На исходе ночи, когда на белеющем небе еще поблескивали самые яркие из звезд, пятеро мужичков на бесшумных лыжицах скользили по снежку за добычей. За спиной у каждого зловеще торчала смертоносная сулица, за кушаками — по боевому топорику. Последний русич пер за собой просторные санки и оглядывал верхушки елей за спиной. В лесу кроме карканья одинокой вороны стояла тревожная тишь.

Проехав наискосок несколько пригорков и балочек, первый воин, насторожившись, остановился. Всем пятерым виден был белый парок над полянкой: лежбище здесь, охраны никакой — даже собак нет!.. Пятый с санями развернулся и уселся на корточки, зоркое око блюло все окрест. Остальные по-двое, тяжело дыша студеным воздухом, пошли справа и слева к намеченным для атаки землянкам. Зоркие глаза высматривали и безошибочно обнаруживали среди набросанного лапника схороненные входы. Кто-то вскинул топорик, что послужило сигналом к атаке, и начался налет.

Четыре воя с шумом бросились через еловые ветки внутрь. Тела славян, словно медвежьи стати, валили вскакивавших: удары острых топориков молниеносны, а снаружи почти не слышно, как гибнут в обеих землянках старухи, мужчины, мальчики…

В одной землянке двое нападавших схватили по женщине, но те показались им слишком тяжелыми, и воины бросили их, выбирая девиц полегче. Под горячую руку попалась и почти девочка. Покряхтывая под грузом, выбрались из схрона, осмотрелись.

Все лежбище было на ногах. Рядом в звенящий мороз лаяли собаки, непонятно откуда взявшиеся. Видно, впустили их люди погреться. Испуганная мерь разбегалась кто куда. Несколько уцелевших мужчин пытались с помощью длинных пик поразить напавших, но точно брошенные сулицы остановили их. Застигнутые врасплох люди молча отступали, на лицах застыли недоумение и животный страх. Невольно встав полукружьем, они растерянно глядели на громко ревущих русичей. Последние быстро, не спуская глаз с неспособной к сопротивлению мери, несли двух придушенных девок к саням. Та, третья девчушка, сумела вырваться, когда похититель метал дротик в рискнувших было подступиться дикарей. Ну и ладно — легче поклажа. Весело щерясь, бородатые сторожа торопились вернуться восвояси, довольно покрикивая на очухавшихся в санях девиц.

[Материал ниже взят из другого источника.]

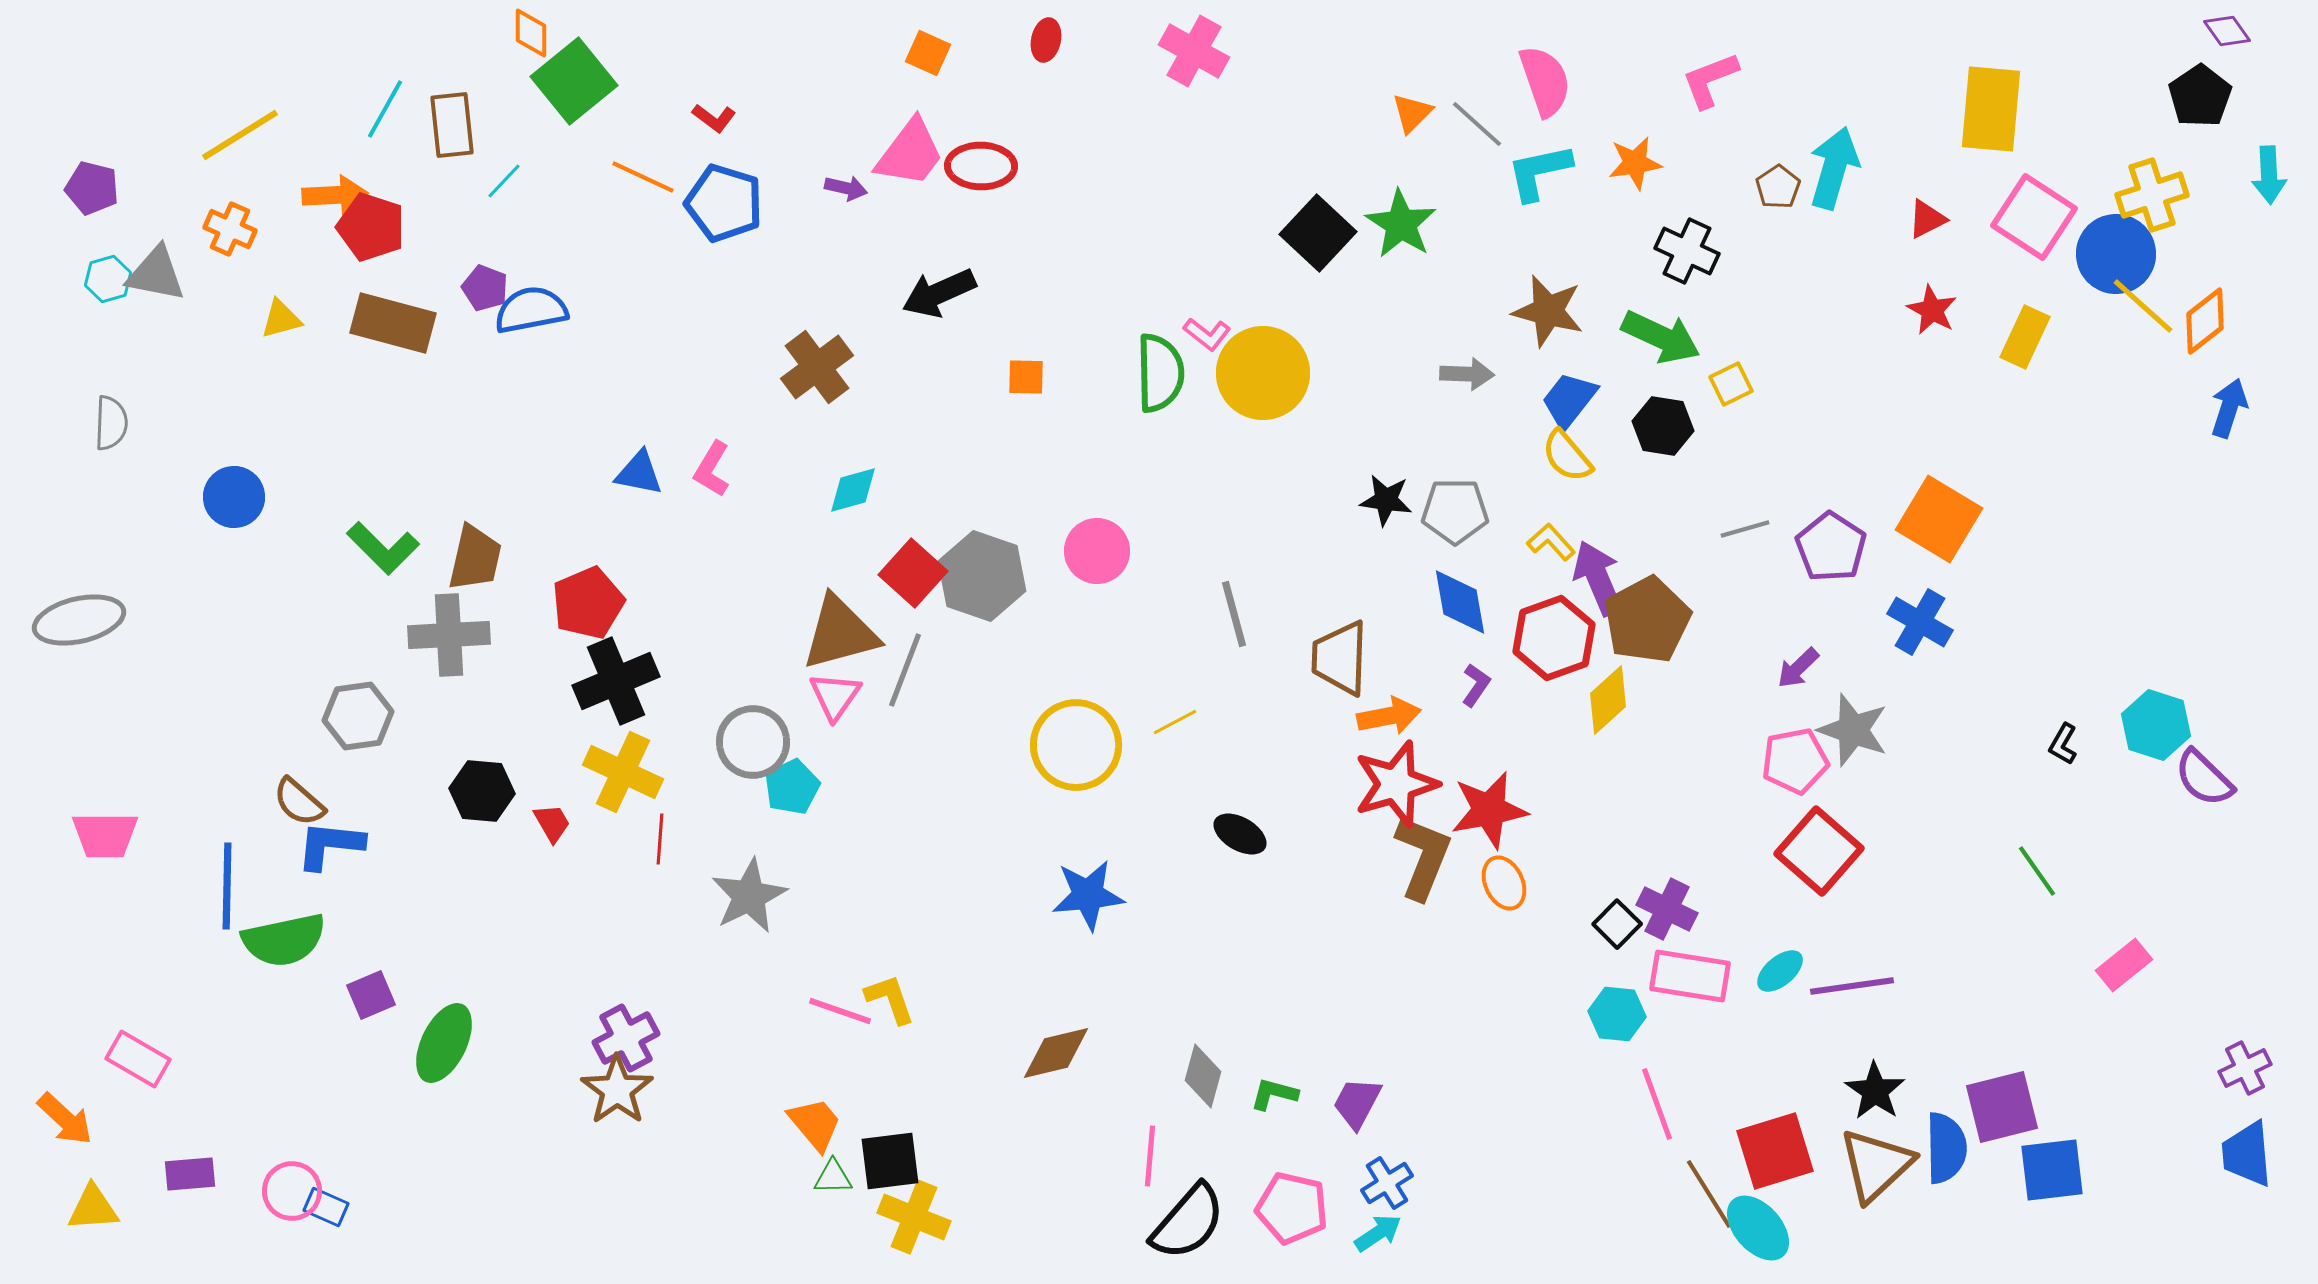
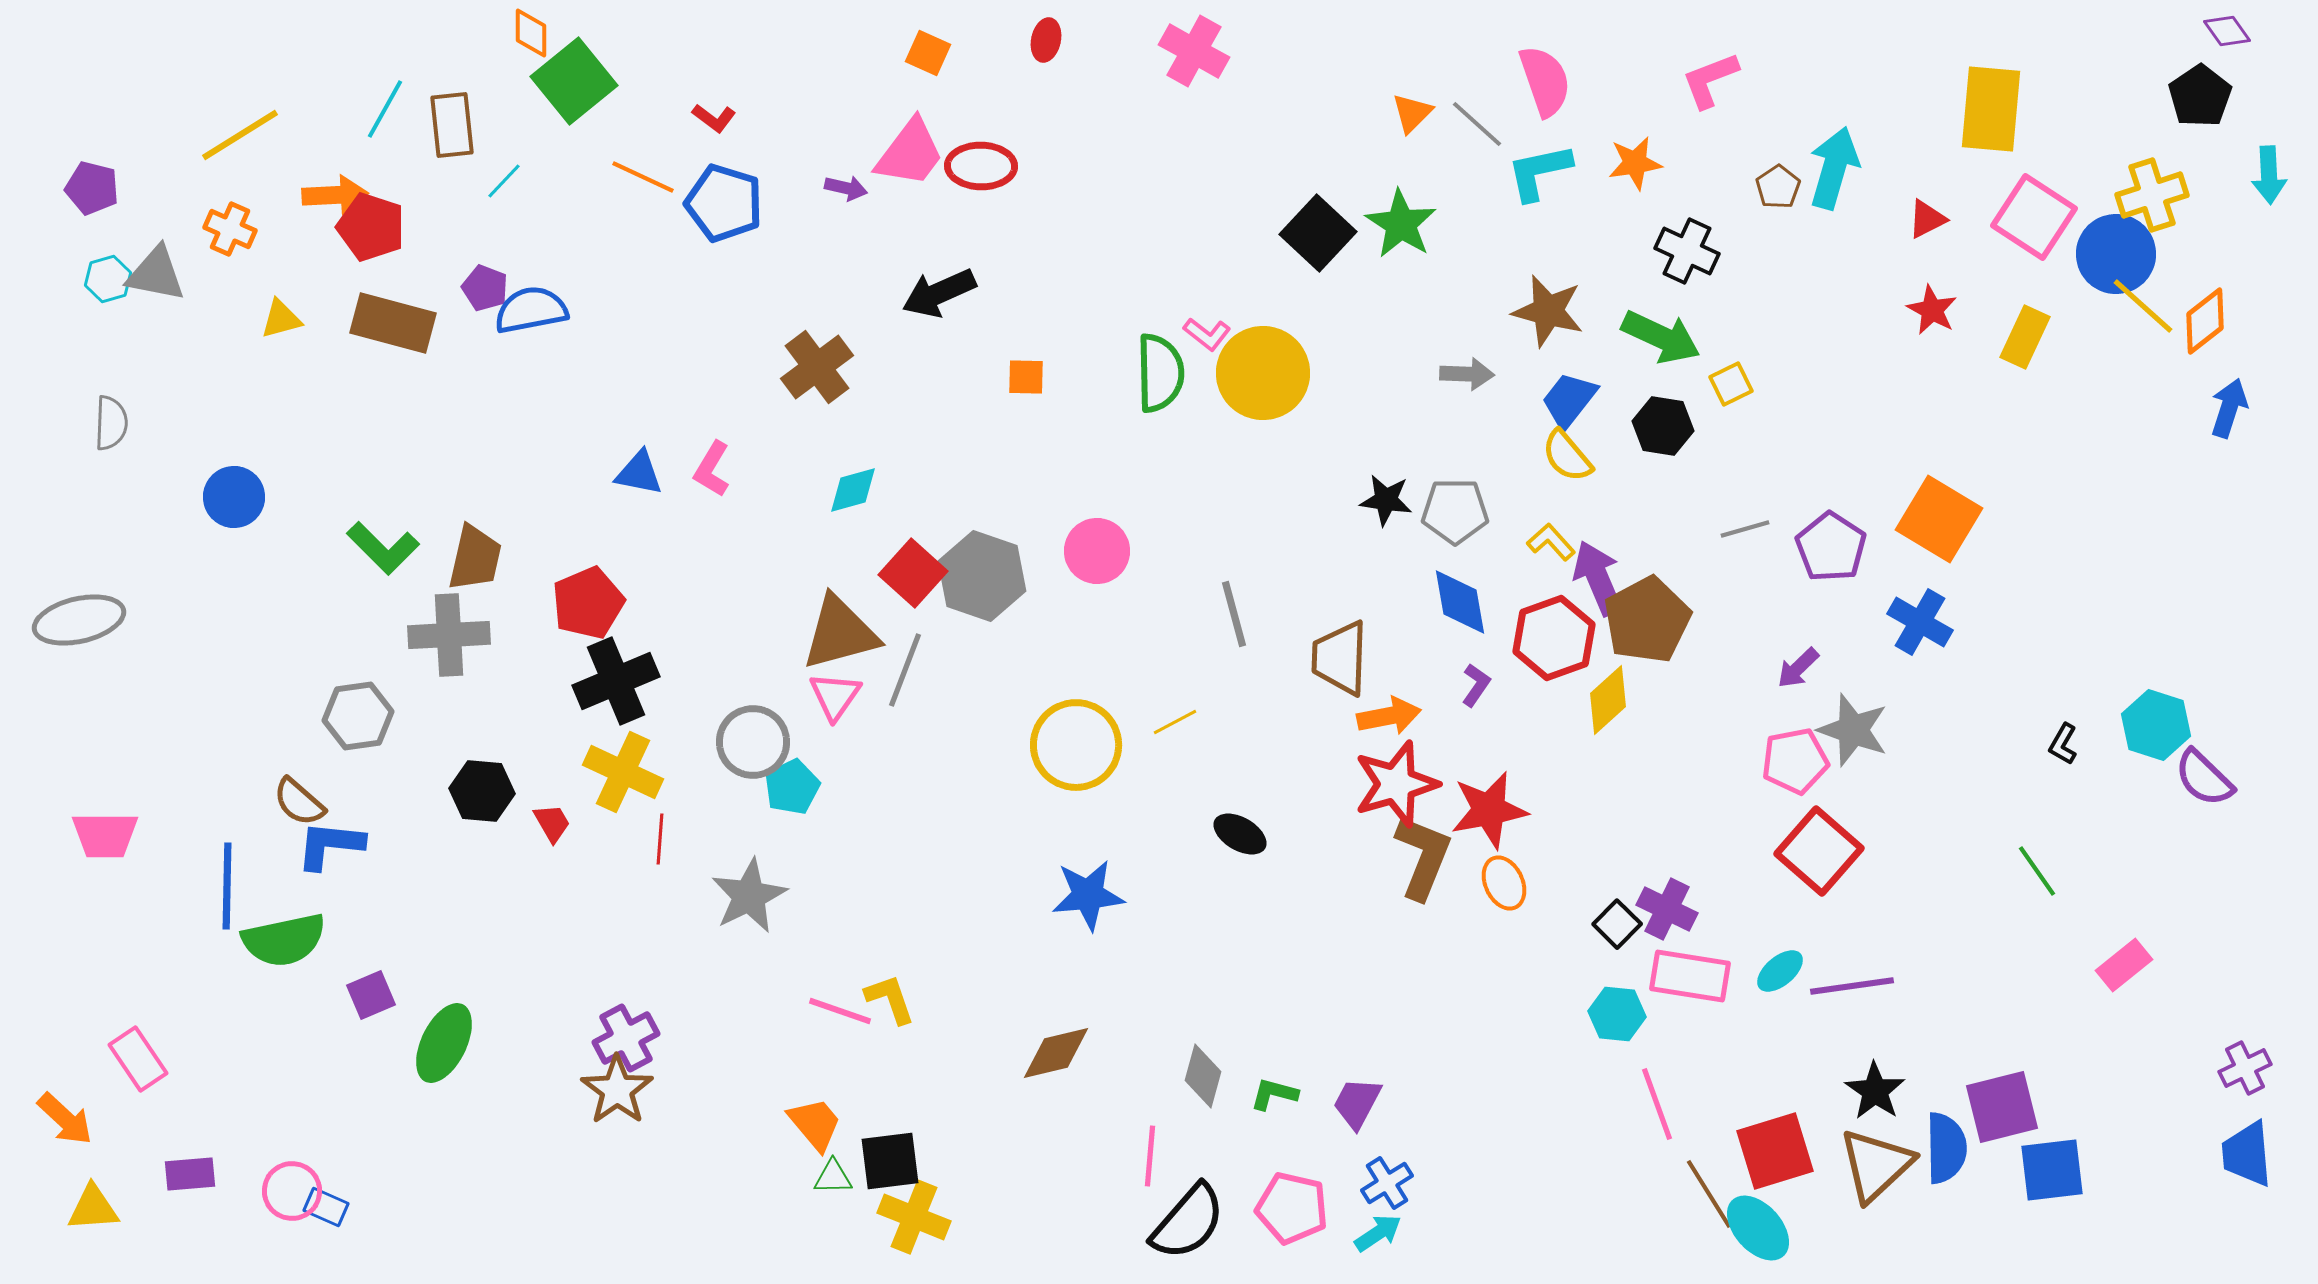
pink rectangle at (138, 1059): rotated 26 degrees clockwise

Вернувшись к сторожке, первым делом предприняли все возможные действия для обороны, ожидая по горячим следам атаки. Через щели заколоченных окошек и дверей смотрели в лес, пальцы нервно теребили зычную тетиву. Но ни сразу, ни к вечеру, ни ночью — никогда ответа на дерзость не последовало. Поредевшая семья снялась с места, забрала все, что могла, и побрела дальше на восток. Лес-то велик. В нем всем хватит места…

Часть 1

НА БЕРЕГАХ ДЕСНЫ

Светло-серый туманец, мутной и влажной массой наполнив лесок, вывалился безмолвно на опушку. Видимо, потолкавшись меж заиндевевших деревьев, захотелось на простор. Вблизи почти незаметный, издали очень хорошо вырисовывался передний фронт огромного облака, преломлялся о край откоса и, струясь и дымясь, падал к недавно замерзшей реке. При этом верхняя граница будто провалившейся дымки, заметно понижалась, открывая обзор на заснеженное поречье. С бережка, находясь подальше от леса, можно было наблюдать, как сизый брен укутывал заснувшую реку и, толкаясь о берега, отстаивался, остывал. Засыпал сам, исчезая.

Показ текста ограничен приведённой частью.